» YOUR GOAL:
Search the data for "equipment" and copy every matching line.

» EXTRACTED DATA:
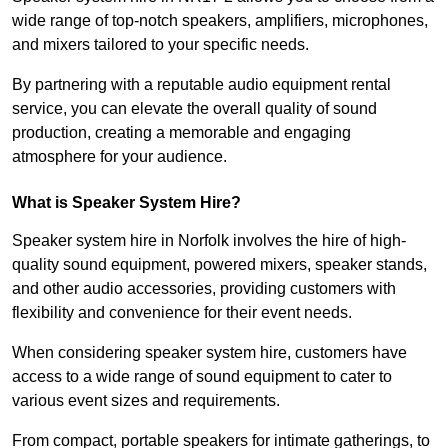
wide range of top-notch speakers, amplifiers, microphones,
and mixers tailored to your specific needs.
By partnering with a reputable audio equipment rental
service, you can elevate the overall quality of sound
production, creating a memorable and engaging
atmosphere for your audience.
What is Speaker System Hire?
Speaker system hire in Norfolk involves the hire of high-
quality sound equipment, powered mixers, speaker stands,
and other audio accessories, providing customers with
flexibility and convenience for their event needs.
When considering speaker system hire, customers have
access to a wide range of sound equipment to cater to
various event sizes and requirements.
From compact, portable speakers for intimate gatherings, to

» TASK RESPONSE:
By partnering with a reputable audio equipment rental
quality sound equipment, powered mixers, speaker stands,
access to a wide range of sound equipment to cater to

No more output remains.